Summertime, and the posting is ea-sy…
…and I’m cribbing from Dot Earth again. But this time, it’s actually oceanic! Artist Chris Jordan, known for his giant photomosaics showing staggering numbers of less-than-flattering artifacts of our civilization. Think Seurat’s “A Sunday Afternoon on the Island of La Grande Jatte,” but with 106,00 tiny aluminum cans instead of dabs of paint. That’s the number of canned sodas and beers we drink in the U.S. every 30 seconds.
Jordan has a new series, called Running the Numbers II, and it features some even more depressing statistics from the ocean, all presented in hi-def collage: 270,000 shark teeth (the number of sharks finned every day worldwide), 20,500 tuna (the number caught by humans every 15 minutes) and my personal favorite, “Gyre”:

It’s a photo collage of 2,400,000 pieces of plastic jetsam, all collected from the Pacific Ocean.

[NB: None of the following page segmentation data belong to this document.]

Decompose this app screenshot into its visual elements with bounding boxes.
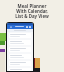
button[interactable] (9, 68, 31, 71)
button[interactable] (9, 33, 31, 38)
button[interactable] (9, 54, 31, 59)
button[interactable] (9, 47, 31, 52)
button[interactable] (9, 40, 31, 45)
button[interactable] (7, 29, 33, 32)
button[interactable]: Search (26, 26, 28, 28)
staticText: Meal Planner With Calendar, List & Day V… (15, 3, 49, 19)
button[interactable]: More options (29, 26, 31, 28)
button[interactable]: Menu (9, 25, 12, 28)
button[interactable]: Meal Planner With Calendar, List & Day V… (5, 3, 59, 19)
button[interactable] (9, 61, 31, 66)
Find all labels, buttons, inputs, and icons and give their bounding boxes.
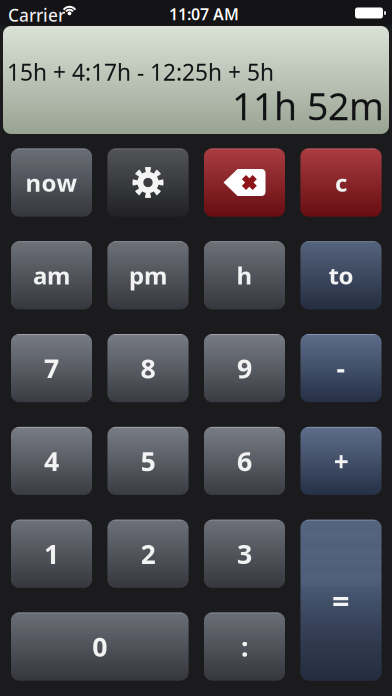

That number, 2.4 million, is the number of pounds of plastic estimated to enter the world’s oceans every hour. Click here to see all the pictures at Jordan’s website, complete with zoomed images showing the fine detail.
2009/08/19

NASA image AS8-14-2383, better known as Earthrise, taken by astronaut William Anders on Apollo 8 in 1968.

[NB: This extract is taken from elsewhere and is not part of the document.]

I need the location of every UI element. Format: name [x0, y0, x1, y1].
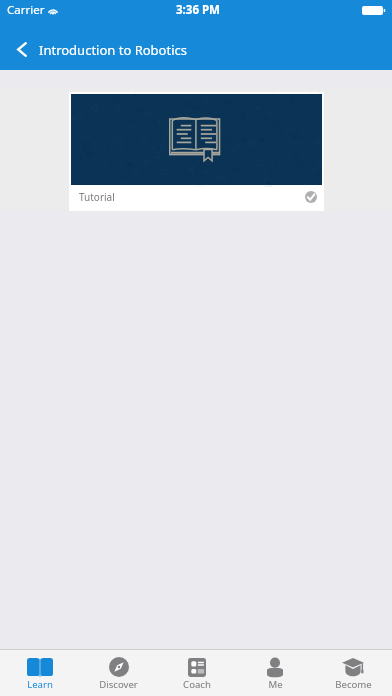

Andy Revkin of Dot Earth has just posted the text of a talk he has been giving recently. In it, he suggests that H. sapiens is in the throes of civilizational and planetary puberty, facing for the first time both the scope of its power and the profundity of that power’s consequences. He writes about the moment that he came to terms with this on a personal level, shooting at birds with a BB gun in Rhode Island as a kid:
I pulled the trigger. A ball of feathers fluttered wildly and fell to the snow, flinging flecks of blood and downy tufts in every direction on the whiteness before it lay still and died. Every detail of that little murder was welded indelibly in my brain. I have great respect for the hunters I know who hone their woodcraft carefully and shoot to kill — and eat. But after I shot that bird, I never shot at a living thing again.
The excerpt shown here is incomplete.